Mandé el retrato de mi móvil al ordenador por bluetooth. Y de ahí a la carpeta de transmisiones. Activé las baterías, giré los beamformers y ejecuté la orden de transmitir en la frecuencia de 160 kHz. Mi última transmisión.
Recogí algunos enseres personales que tenía en mi escritorio: un buda de peluche, una foto con mis hermanas en la casa familiar de Matsue y la pluma que me regaló mi padre cuando me doctoré. Pero no desconecté el ordenador. Sabía que tenía que esperar a que llegase una señal más. No tardó en hacerlo. Descargué el audio para desmodularlo con Matlab y ver de qué se trataba, pero algo dentro de mí sabía lo que contenía. Podría decir que fue una intuición, pero era más que eso, era certeza.

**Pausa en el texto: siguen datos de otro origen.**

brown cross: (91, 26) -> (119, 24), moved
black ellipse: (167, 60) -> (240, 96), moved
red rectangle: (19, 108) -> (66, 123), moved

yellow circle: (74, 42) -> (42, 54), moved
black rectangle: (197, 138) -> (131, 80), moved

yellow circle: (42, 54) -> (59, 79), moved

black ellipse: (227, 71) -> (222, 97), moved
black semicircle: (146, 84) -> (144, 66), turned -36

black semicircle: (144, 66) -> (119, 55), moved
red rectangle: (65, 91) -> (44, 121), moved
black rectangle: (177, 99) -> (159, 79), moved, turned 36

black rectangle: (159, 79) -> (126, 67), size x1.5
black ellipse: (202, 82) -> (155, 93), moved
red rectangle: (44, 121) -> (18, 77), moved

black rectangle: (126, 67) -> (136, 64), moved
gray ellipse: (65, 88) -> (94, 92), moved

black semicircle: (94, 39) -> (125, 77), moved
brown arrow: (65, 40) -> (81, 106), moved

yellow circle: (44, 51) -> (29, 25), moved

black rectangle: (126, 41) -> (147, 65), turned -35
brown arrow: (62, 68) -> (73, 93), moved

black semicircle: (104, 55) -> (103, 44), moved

Esta vez no borré la señal de la carpeta ni la marqué como “anomalía instrumental”. Dejé que se propagase por toda la MWA Collaboration Network como “señal confirmada - fuente desconocida”, para que físicos y astrónomos de todo el mundo pudierais descargarla.
Si lees este texto, eres uno de esos científicos. Al ver que contenía datos binarios, habrás descodificado la señal y la habrás abierto como fichero de texto plano. Ahora mismo estás leyendo ese texto, sorprendido, dudando de si será una broma y preguntándote por mis motivos.

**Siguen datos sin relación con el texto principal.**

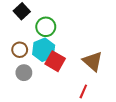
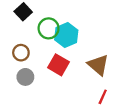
cyan hexagon: (44, 50) -> (66, 35), moved
red line: (83, 91) -> (103, 97), moved

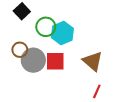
red square: (58, 65) -> (55, 61), turned -30
gray circle: (25, 77) -> (33, 60), moved, size x1.5

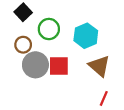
cyan hexagon: (62, 33) -> (86, 36), moved
brown circle: (20, 50) -> (23, 45), moved

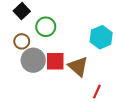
cyan hexagon: (86, 36) -> (101, 37), moved
brown triangle: (99, 66) -> (78, 66), moved

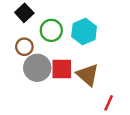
cyan hexagon: (101, 37) -> (84, 32), moved

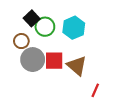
black square: (24, 13) -> (32, 18), moved

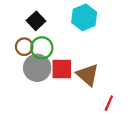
green circle: (45, 27) -> (42, 48), moved
cyan hexagon: (74, 28) -> (84, 17), moved

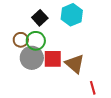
black square: (36, 21) -> (40, 18), moved
red line: (109, 103) -> (93, 88), turned -40

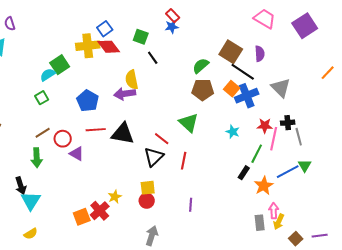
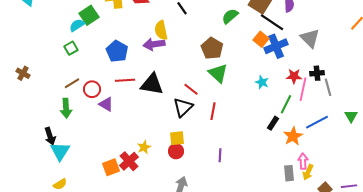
brown pentagon: (203, 90) -> (212, 48), moved, turned 30
green triangle: (305, 166) -> (351, 116), moved

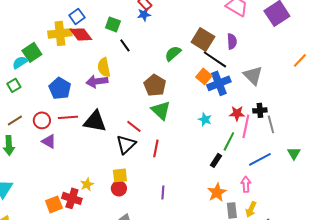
red circle: (92, 89) -> (42, 120), moved
orange star: (293, 136) -> (217, 192), moved
red cross: (129, 161) -> (72, 198), turned -30
pink arrow: (303, 161) -> (246, 184), moved

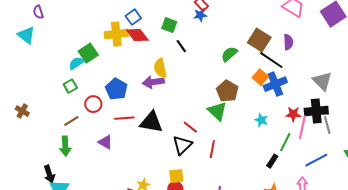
gray triangle: (253, 75) -> (322, 81), moved
brown pentagon: (155, 85) -> (227, 91), moved
black cross: (260, 110) -> (316, 111), size x1.6
red circle: (42, 120) -> (93, 104), moved

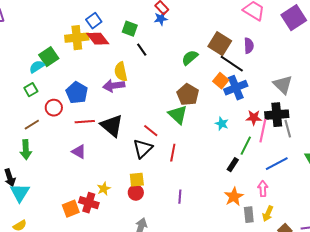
black triangle: (151, 122) -> (112, 126), turned 30
purple triangle: (105, 142) -> (79, 152), moved

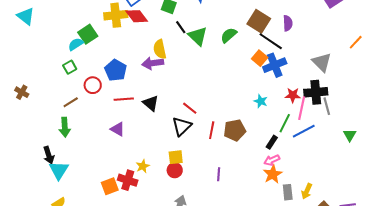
brown pentagon: (188, 95) -> (235, 130), moved, turned 30
green triangle: (178, 115) -> (198, 36), moved
black triangle: (112, 126) -> (151, 103), size x0.7
blue line: (277, 164) -> (304, 131), moved
pink arrow: (263, 189) -> (272, 160), moved, turned -112

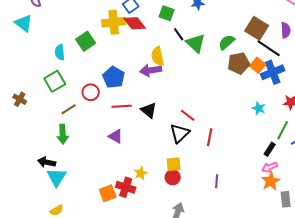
cyan semicircle: (76, 44) -> (60, 52), moved, turned -63
green square: (70, 67) -> (55, 81), moved, size x1.5
brown pentagon: (235, 130) -> (239, 63), moved
black arrow: (49, 155) -> (47, 162), turned 120

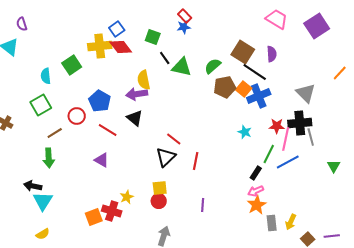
green triangle: (196, 43) -> (182, 67), turned -30
red line: (122, 106) -> (108, 130), turned 36
black triangle: (149, 110) -> (135, 118), moved

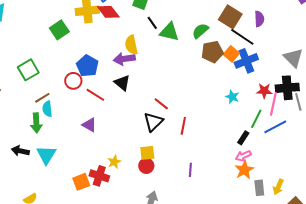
cyan semicircle: (46, 76) -> (47, 109), moved
red circle: (77, 116) -> (73, 81), moved
cyan triangle: (43, 201) -> (46, 155), moved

No es una broma. Todo lo que he contado en esta carta es real. Igual que es real mi renuncia. De hecho, mi hallazgo, la gruta a la que me he asomado, contiene el peligro más serio que puede concebir la humanidad: liberar una fuerza capaz de destruirnos antes siquiera de que podamos comprenderla.
Crecí en una cultura que aprendió a respetar los fenómenos que no puede controlar. Mi país ha convivido con terremotos y tsunamis desde el inicio de los tiempos. Hace milenios que entendimos nuestro papel ante esas fuerzas superiores a nosotros, también provenientes del interior de la tierra. Estudio y entendimiento, humildad y temor, distancia y contemplación.
Matsue, la ciudad de mi familia, está a dos horas de Hiroshima. Allí mis abuelos conocieron la mayor fuerza destructora que ha contemplado la humanidad. Aquel fue un monstruo al que científicos como nosotros decidieron acercarse más de lo debido, sin saber cuándo parar.
He contemplado a otro monstruo, ¿debería acercarme a él? ¿Hasta dónde está justificada nuestra curiosidad?
¿Por qué a mí? ¿Por qué ahora? ¿Vendrán otros después de mí? Me asaltan incontables preguntas, pero me mantiene sereno una certeza: abracé la astronomía para contemplar y entender la belleza de la Creación, no para interferir en ella.
Estaré siempre agradecido a mi mentor y amigo, el Dr. Langdale, por haberme invitado a contemplar junto a él.
Mi camino termina aquí. Dejo el observatorio y la ciencia para no volver.
Esta carta te llega el domingo 25 de agosto de 2024, aunque para entonces aún no habrá sido escrita ni transmitida. Te preguntarás si, tras recibirla, la escribiré. Yo también me lo pregunto.